My last day was great – obviously a lot shorter due to working less hours than normal (from around 32 weeks I decided to drop down from 8-10 hour shifts to a nicer 6 hour shift as I ended up coming home in agony thanks to back/sciatic pain and SPD pain) but I still had a blast, and did very little work!
When someone leaves the tradition is to usually get “dirty refs”/take-away as your last meal together, so in keeping with tradition we got take-away, however I fought with everyone to let me decided to buy and got a couple of pizzas in which I thought would be a nice treat. Feeding 8 grown men is easier said than done when you’re watching the wallet and they have stomachs the size of tanks, but thanks for deal hunting and I did it!
As mentioned, I work in a team of boys solely boys and behave/get treated as their old sister, younger sister, and mother all at once so I didn’t really expect anything special for my last day; maybe a card, as most of the time it would be me reminding them to do something like this.
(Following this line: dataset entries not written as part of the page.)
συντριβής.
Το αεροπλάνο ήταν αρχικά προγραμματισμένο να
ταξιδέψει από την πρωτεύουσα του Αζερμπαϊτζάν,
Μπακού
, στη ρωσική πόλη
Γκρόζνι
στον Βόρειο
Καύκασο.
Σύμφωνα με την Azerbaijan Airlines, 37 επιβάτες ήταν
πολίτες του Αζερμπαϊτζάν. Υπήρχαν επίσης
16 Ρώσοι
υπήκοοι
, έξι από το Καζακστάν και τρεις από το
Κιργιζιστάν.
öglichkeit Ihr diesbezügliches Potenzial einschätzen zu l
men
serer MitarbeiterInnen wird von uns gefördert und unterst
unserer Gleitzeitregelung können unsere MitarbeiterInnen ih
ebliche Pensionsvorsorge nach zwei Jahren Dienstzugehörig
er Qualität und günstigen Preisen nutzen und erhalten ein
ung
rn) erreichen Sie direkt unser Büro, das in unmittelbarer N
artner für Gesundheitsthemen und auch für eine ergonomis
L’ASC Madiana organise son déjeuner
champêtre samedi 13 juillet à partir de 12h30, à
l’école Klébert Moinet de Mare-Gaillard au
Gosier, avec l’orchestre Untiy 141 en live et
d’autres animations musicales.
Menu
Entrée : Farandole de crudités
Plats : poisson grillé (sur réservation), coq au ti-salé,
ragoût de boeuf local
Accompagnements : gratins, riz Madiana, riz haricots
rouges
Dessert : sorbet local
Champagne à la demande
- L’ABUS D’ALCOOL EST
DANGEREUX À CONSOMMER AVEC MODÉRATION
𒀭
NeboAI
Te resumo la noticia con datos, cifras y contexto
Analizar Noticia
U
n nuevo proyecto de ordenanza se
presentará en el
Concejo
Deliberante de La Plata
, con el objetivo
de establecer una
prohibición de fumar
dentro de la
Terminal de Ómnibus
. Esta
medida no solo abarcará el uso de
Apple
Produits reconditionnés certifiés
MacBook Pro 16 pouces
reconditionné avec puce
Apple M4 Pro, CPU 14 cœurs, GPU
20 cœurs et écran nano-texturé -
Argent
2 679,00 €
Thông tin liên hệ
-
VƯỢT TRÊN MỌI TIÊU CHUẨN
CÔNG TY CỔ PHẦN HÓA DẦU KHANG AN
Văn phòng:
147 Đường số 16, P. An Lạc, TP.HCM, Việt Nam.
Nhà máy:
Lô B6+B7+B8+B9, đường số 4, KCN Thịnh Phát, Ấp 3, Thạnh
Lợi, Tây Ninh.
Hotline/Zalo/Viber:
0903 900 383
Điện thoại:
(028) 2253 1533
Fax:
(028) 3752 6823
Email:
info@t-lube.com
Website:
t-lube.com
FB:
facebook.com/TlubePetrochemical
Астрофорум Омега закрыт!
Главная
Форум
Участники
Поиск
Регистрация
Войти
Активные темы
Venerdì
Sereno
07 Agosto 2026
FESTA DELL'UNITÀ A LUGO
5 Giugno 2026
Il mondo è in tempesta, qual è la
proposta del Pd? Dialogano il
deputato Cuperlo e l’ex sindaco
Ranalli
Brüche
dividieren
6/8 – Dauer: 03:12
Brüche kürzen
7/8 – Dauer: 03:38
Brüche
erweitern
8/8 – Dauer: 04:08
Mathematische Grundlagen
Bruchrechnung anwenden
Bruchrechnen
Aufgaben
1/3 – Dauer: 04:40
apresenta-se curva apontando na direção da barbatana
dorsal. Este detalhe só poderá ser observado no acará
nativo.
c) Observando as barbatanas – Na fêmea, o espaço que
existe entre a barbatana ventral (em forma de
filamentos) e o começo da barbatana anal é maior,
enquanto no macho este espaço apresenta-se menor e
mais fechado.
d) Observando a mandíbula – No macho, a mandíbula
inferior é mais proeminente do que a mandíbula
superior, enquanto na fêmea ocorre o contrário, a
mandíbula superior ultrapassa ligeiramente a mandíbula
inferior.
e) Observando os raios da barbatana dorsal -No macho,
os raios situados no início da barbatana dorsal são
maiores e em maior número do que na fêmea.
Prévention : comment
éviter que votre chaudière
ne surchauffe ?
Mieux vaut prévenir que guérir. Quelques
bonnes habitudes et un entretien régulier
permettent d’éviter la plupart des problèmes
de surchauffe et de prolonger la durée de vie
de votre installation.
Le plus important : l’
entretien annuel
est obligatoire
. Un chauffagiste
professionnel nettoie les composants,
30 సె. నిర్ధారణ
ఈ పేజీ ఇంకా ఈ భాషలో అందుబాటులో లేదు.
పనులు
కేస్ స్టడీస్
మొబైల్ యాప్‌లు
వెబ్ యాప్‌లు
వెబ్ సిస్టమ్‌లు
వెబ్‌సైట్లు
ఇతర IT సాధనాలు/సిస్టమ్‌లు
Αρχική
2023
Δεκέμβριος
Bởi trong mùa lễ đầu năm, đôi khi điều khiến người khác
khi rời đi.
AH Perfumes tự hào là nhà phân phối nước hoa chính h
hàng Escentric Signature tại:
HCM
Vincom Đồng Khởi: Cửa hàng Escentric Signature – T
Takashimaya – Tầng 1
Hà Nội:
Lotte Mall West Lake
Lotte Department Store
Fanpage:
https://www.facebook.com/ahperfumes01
Plus, my work don’t usually do anything like a collection until after the baby has arrived, so I was quite content with nothing happening.
However, during said last meal my team suddenly topped my treat with these…
I got a huge, gorgeous bouquet of flowers, a mini orchid, a massive carrot and walnut cake (my favourite!) and a card. The cake was actually planned weeks in advance and was baked by one of the boy’s mums which one of the boys ALSO had to travel by train to collect as they only have a moped as their mode of transport – that hit a heartstring for me. They also hinted that more will be on the way once fidget arrives! It was magical, and if they’d caught me a week ago I would have cried my eyes out. They really blew my last shift out of the water and made me feel very loved – it was special.
My team is like a second family to me which made leaving so very hard – I really didn’t want to say goodbye. I know it’s not forever and I’ll still speak to them via various social media forums, and don’t get me wrong I couldn’t wait to generally get the hell out so I could start the wind down for this baby, but when I’ve been used to seeing the boys almost every day I get used to them being part of my day. They’re a part of my life, so now not having that regular contact will feel very strange.
Once fidget is born we’re planning to “wet the baby’s head” and I’ll no doubt take fidget into work so they can meet their many “uncles” (and so I can have a catch up/gossip) but it’s still very alien knowing that at the moment, I’m not going back.